Antwortete der Junge: »Ich kann’s nicht sagen.«
»Weil es ihm in der Geistlichenschule zu streng ist,« fuhr der Förster zürnend fort, »so läßt er sich krank melden, damit er aufs Land kann und allerhand Lumpereien treiben. Beim Tag hockt er über den Büchern, dieweilen er wohl an den heimlichen Spitzbübereien sinnt. Beizeiten fängst du an mit dem Heucheln und Huren, hörst du! Die Heuchelei hab ich schon gar gern, alles wollt ich dir lieber verzeihen als diese gottvermaledeite Heuchelei. Beim Tag ja, da gibt er dem andern gute Lehren, und bei der Nacht – Racker seid ihr!«
Elias schwieg. Starr schaute er dem zornigen Vater ins Gesicht und schwieg.
»Oder hat dich der Friedl verführt?«
»Nein,« sagte der Junge schnell und kurz.
»Wo ist der Friedl?«
Der Friedl war vorher vom Waldweg herabgekommen. An der Hausecke hatte er gehorcht, und als er nun merkte, was es gab, trat er vor. Der Förster fuhr ihn derb an, wo sie die Nacht zugebracht hätten?

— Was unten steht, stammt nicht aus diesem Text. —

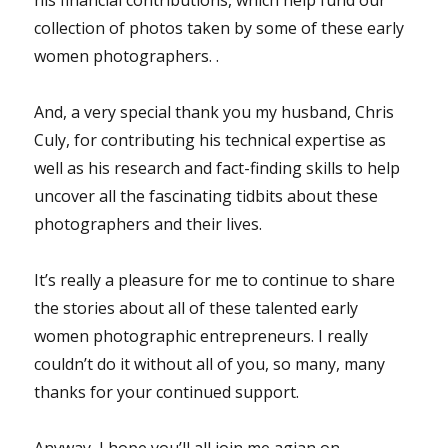
collection of photos taken by some of these early
women photographers. .
And, a very special thank you my husband, Chris
Culy, for contributing his technical expertise as
well as his research and fact-finding skills to help
uncover all the fascinating tidbits about these
photographers and their lives.
It’s really a pleasure for me to continue to share
the stories about all of these talented early
women photographic entrepreneurs. I really
couldn’t do it without all of you, so many, many
thanks for your continued support.
Anyway, I hope you’ll all join me agian on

»Mit der Büchse sind wir ausgewesen,« antwortete der Bursche.
Der Förster hob betroffen sein bärtiges Haupt. »Mit der Büchse?«
»Marder schießen.«
Der Förster schwieg ein Weilchen. Dann schüttelte er den Kopf. »Försterbuben. Und wissen nicht, wann man Marder schießt.«
»Ist der auch mitgewesen?« fragte er, den Studenten am Rockkragen fassend und ihn dem Friedl vorschiebend.
»Wo hast denn das Gewehr?« fragte der Friedl den Bruder.
»Unter der Brücke ist’s.«
»Unter der Brücke? Will doch einmal sehen, ob’s wahr ist,« sagte der Förster.

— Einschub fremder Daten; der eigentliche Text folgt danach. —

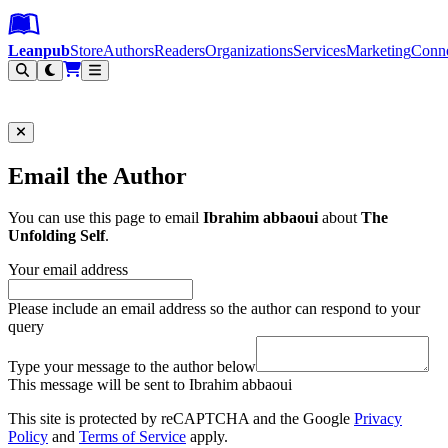
Leanpub Header
Leanpub Navigation
Skip to main content
Go to Leanpub.com
Leanpub
Store
Authors
Readers
Organizations
Services
Marketing
Conn
Filter
Email the Author
You can use this page to email
Ibrahim abbaoui
about
The
Unfolding Self
.
Your email address
Please include an email address so the author can respond to your
query
Type your message to the author below
This message will be sent to Ibrahim abbaoui
This site is protected by reCAPTCHA and the Google
Privacy
Policy
and
Terms of Service
apply.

Da fand sich unter dem Brückenkopf das Schrotgewehr und nun sollte er es wohl glauben. Und wie gerne! Gerade gescheit ist das nicht, in der Nacht Marder schießen gehen! Aber schöner ist’s doch immer als das andere, was er geargwohnt. Und jetzt tat’s ihm leid, daß er den Jungen so wild beschimpft hatte. Er nahm den Studenten beiseite und stellte ihn scharf zur Rede, weshalb er sich bei den Anschuldigungen nicht verteidigt habe.
»Mir scheint, mit Absicht hast du mich ins Unrecht setzen wollen – wie? So darfst du es nicht wieder machen. Ein Mann, wenn ihm unrecht geschieht, muß sich rechtfertigen. Gut, ich fordere Respekt von meinen Kindern, aber daß sie sich von mir unbegründet schmähen lassen sollen, das mag ich nicht, das schon einmal gar nicht. Irren kann sich ja der Mensch. Und da ist’s mir schon lieber, sie widersprechen mir, und wenn’s auch grob wäre. Lieber wie die Muckerei, wo man sich nicht auskennt. So – Elias, jetzt geh zu deiner Suppe. Und merk dir’s!«
Mit diesem Sermon hatte der Alte sein ungeberdig gewordenes Herz beruhigt. Anstatt sich selbst macht man die Vorwürfe denen, so man unrecht getan hat.
Der Elias aber dann zum Bruder: »Marder schießen! Warum hast du den Vater angelogen?«
»Warum hast du mich denn nit Lügen gestraft? Bist eh daneben gestanden.«
Dachte sich der Student: ’s ist wahr, ich bin selber nichts besser.